THE PROBLEM – Copy every entry word for word, but skip the pictures.

MATERIAL FOR THIS EXERCISE –
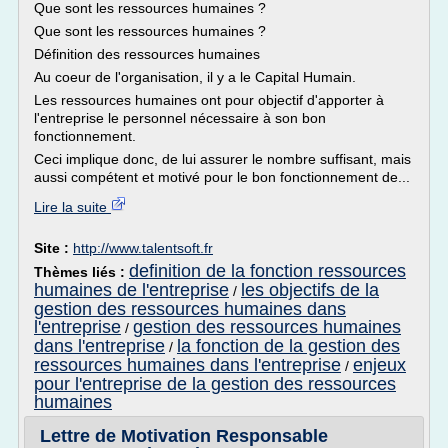
Que sont les ressources humaines ?
Que sont les ressources humaines ?
Définition des ressources humaines
Au coeur de l'organisation, il y a le Capital Humain.
Les ressources humaines ont pour objectif d'apporter à
l'entreprise le personnel nécessaire à son bon
fonctionnement.
Ceci implique donc, de lui assurer le nombre suffisant, mais
aussi compétent et motivé pour le bon fonctionnement de...
Lire la suite
Site :
http://www.talentsoft.fr
definition de la fonction ressources
Thèmes liés :
humaines de l'entreprise
les objectifs de la
/
gestion des ressources humaines dans
l'entreprise
gestion des ressources humaines
/
dans l'entreprise
la fonction de la gestion des
/
ressources humaines dans l'entreprise
enjeux
/
pour l'entreprise de la gestion des ressources
humaines
Lettre de Motivation Responsable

SOLUTION FOR THIS EXERCISE –
Que sont les ressources humaines ?
Que sont les ressources humaines ?
Définition des ressources humaines
Au coeur de l'organisation, il y a le Capital Humain.
Les ressources humaines ont pour objectif d'apporter à
l'entreprise le personnel nécessaire à son bon
fonctionnement.
Ceci implique donc, de lui assurer le nombre suffisant, mais
aussi compétent et motivé pour le bon fonctionnement de...
Lire la suite
Site :
http://www.talentsoft.fr
definition de la fonction ressources
Thèmes liés :
humaines de l'entreprise
les objectifs de la
/
gestion des ressources humaines dans
l'entreprise
gestion des ressources humaines
/
dans l'entreprise
la fonction de la gestion des
/
ressources humaines dans l'entreprise
enjeux
/
pour l'entreprise de la gestion des ressources
humaines
Lettre de Motivation Responsable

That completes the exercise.